Monday, June 19, 2023

#MicroblogMondays: Odds & ends

Some odds & ends to start off the new week! 
  • Once again, a tragic story unfolded this weekend, connected to a place I knew well in my childhood.  :(   Late last week, a small bus/van full of seniors from Dauphin, Manitoba, collided with a semi-truck at an intersection on the Trans-Canada Highway (the main east-west route that runs right across Canada). 10 people are dead (still to be publicly identified);  15 still in hospital.  They were just 10 minutes from their destination, a casino near the town of Carberry. It's believed to be the worst mass casualty event in my home province's history. :(  
    • Between 1969 and 1974 (from the time I was 8 until I was 13), we lived in a small town about a 45-minute drive from Dauphin. Dauphin was the closest "big town" -- my mother would drive there every few weeks to buy groceries at the supermarket there (larger selection and lower prices than what we could get locally);  we would go there to see the dentist and optometrist and do other shopping;  and we would go there to the movies.

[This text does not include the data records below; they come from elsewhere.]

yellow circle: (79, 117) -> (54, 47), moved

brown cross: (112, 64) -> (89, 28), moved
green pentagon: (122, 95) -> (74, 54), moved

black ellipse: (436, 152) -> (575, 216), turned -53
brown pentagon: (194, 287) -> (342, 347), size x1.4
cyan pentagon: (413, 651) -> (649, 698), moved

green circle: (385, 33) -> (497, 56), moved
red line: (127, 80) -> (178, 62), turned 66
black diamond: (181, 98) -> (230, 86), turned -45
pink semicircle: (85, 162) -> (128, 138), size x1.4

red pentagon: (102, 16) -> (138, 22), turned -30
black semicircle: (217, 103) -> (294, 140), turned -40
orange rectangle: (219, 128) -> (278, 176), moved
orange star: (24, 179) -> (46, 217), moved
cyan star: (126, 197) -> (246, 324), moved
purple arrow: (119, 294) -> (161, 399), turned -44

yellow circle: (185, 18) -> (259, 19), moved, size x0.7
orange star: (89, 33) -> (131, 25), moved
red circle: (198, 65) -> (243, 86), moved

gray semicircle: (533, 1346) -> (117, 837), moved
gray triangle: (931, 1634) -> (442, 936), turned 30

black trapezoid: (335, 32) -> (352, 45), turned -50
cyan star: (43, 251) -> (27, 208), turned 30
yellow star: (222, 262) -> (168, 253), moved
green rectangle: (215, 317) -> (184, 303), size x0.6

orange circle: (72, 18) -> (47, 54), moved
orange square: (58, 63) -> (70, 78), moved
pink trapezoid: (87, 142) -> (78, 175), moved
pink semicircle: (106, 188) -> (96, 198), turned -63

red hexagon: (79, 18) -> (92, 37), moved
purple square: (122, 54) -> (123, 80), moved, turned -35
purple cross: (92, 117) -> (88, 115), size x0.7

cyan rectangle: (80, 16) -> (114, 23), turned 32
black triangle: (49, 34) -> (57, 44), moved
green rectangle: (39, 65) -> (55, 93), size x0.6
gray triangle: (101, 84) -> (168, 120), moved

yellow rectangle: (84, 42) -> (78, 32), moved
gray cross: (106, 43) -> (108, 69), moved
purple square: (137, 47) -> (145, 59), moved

Our best friends' mom & my mom would drop us off at the theatre for the Saturday matinee while they went shopping, and we'd all meet up later (and maybe pick up a bucket of Kentucky Fried Chicken to take home and reheat for dinner, or stop at the A&W drive-in for hamburgers, fries and their signature root beer) before heading home again. 
    • Between 1974 and 1980, we lived in another town along the Trans-Canada Highway, between Winnipeg & Brandon, and then between 1980 and 1984, while I was at university in Winnipeg, my parents lived in yet another small town, about an hour south of Brandon. So I've made that trip along the Trans-Canada, past that spot, many times, often by bus, to visit friends in Brandon and to visit my parents (they'd pick me up at the bus depot there and drive me home). 
    • Five years ago, in the spring of 2018, another horrific bus/truck crash near Nipawin, Saskatchewan (as well as another nearby town where we'd lived, 1966-69), claimed the lives of 15 young hockey players from the town of Humboldt. (Those involved with investigating that crash and supporting the survivors and families are now providing assistance with this one.) And last fall, 10 people died and 18 were wounded in a murderous rampage through two communities in northeastern Saskatchewan, both near yet another small town where we'd once lived (1963-66). 
  • Here's an excellent article from Psychology Today: "The Cruelty of Natalism."  (Subhead:  "Personal Perspective: If you don’t know what it means, that’s part of the problem.")  Excerpt: 
We all need to make room in our lives, and in the world, for people who don’t have, can’t have, and/or don’t want children. This requires checking our own natalism and working toward a world in which there’s a place for people without kids. Yes, some people are happily child-free. Others aren’t. Either way, they’re all struggling to exist in a world that tells them they don’t belong here.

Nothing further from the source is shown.